The Parramatta Girls’ Home was infamous for its horrors

It was built in 1821 as a place to house and employ the growing number of convict women in the colony of New South Wales. But it also became the scene of many horrors, some of which happened much more recently.

Recently, the Australian government announced that it would nominate Parramatta Female Factory to be listed as World Heritage. The site is of great significance to the many former wards who have survived the institutionalism here in Australia or elsewhere.

This is not a mere relic from the convict age. Just 15 years ago, a part of this site was used as a women’s jail. From 1887 to 1973, the Parramatta Girls’ Home was located there.

The Parramatta Girls’ Home

The Girls’ Home has also been known as Parramatta Girls’ Industrial School and Girls’ Training School. Each name was a very clever euphemism. It was a high-security institution, no matter what you called it. This is a prison.

The facility was designed to house adolescent girl who were removed from their abusive or unfit parent, orphaned, or found homeless.

The practice of locking children and teenagers up for being poor, unloved, or homeless is what today’s criminologists call “penal Welfare.”

Official policy was to treat welfare inmates who were already vulnerable and had committed no crimes at all like hardened criminals.

They were subjected to a brutal and humiliating regime of physical, mental, and sexual violence.

Punishments included forced silence, floor scrubbing (with a toothbrush), beatings, and solitary confinement underground in dark cells.

In addition to the trauma of being confined in a pitch-black dungeon for hours, male staff members would sexually assault girls who were in solitary.

The abuses were so horrendous that the Royal Commission on Institutional Responses against Child Sexual Abuse classified it as a special case study.

Many have since died, but others have been charged and received heavy prison sentences. Many of them have since died. Others were accused and sentenced to long prison terms.

It is important to remember that the Royal Commission was only tasked with addressing sexual abuse. The countless incidents of horrific, non-sexual, physical, and emotional abuse were not prosecuted.

Surviving Girls’ Home residents were among the stakeholders who passionately advocated the preservation and commemoration of the Parramatta Female Factory Precinct.

In 2006, they created a lobby group named ” Parragirls” and began a campaign for official recognition of their experiences.

They demanded that the entire site, not just the convict-era building, be recognized as being historically significant and deserving of preservation.

The Parramatta Girls’ Home from the side. Jacqueline Z Wilson is the author (no reuse).

The only institution that was involved in the scandal was the University of California.

There are only a handful of Parragirls. The Parragirls are a tiny subset of the approximately half a million survivors of “out-of-home care” during the second half of the 20th Century, who were dubbed by a Senate inquiry in 2003 as “Forgotten Australians“.

As a teenager, I was a state ward and, as a young child, spent time in different institutions. I never feared being locked up in Parramatta as a Victorian. But its horrors are legendary among all state wards.

We were faced with our institutions – many of which were as brutal as Parramatta – and tried to avoid them.

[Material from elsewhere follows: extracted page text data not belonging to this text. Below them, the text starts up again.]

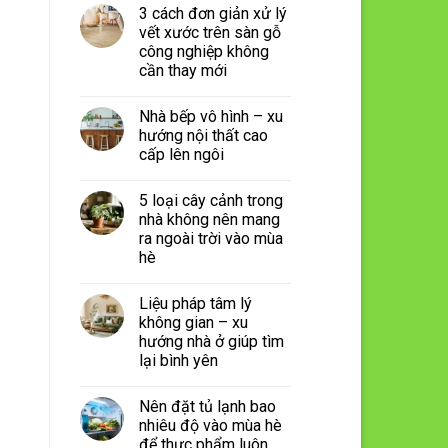
3 cách đơn giản xử lý
vết xước trên sàn gỗ
công nghiệp không
cần thay mới
Nhà bếp vô hình – xu
hướng nội thất cao
cấp lên ngôi
5 loại cây cảnh trong
nhà không nên mang
ra ngoài trời vào mùa
hè
Liệu pháp tâm lý
không gian – xu
hướng nhà ở giúp tìm
lại bình yên
Nên đặt tủ lạnh bao
nhiêu độ vào mùa hè
để thực phẩm luôn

Australia still hasn’t come to terms with the fate of wards in the 20th Century.

Many people are still alive, but their lives have been destroyed.

The public is relatively unaware of institutions like Parramatta Girls and other institutions investigated by different inquiries and the Royal Commission.

For Forgotten Australians, whose lives weren’t directly touched by Parramatta but who still stands as an icon of the horrific “penal-welfare” system in Australia.

We support the campaign for the site to be preserved, and not just the convict-era Female Factory.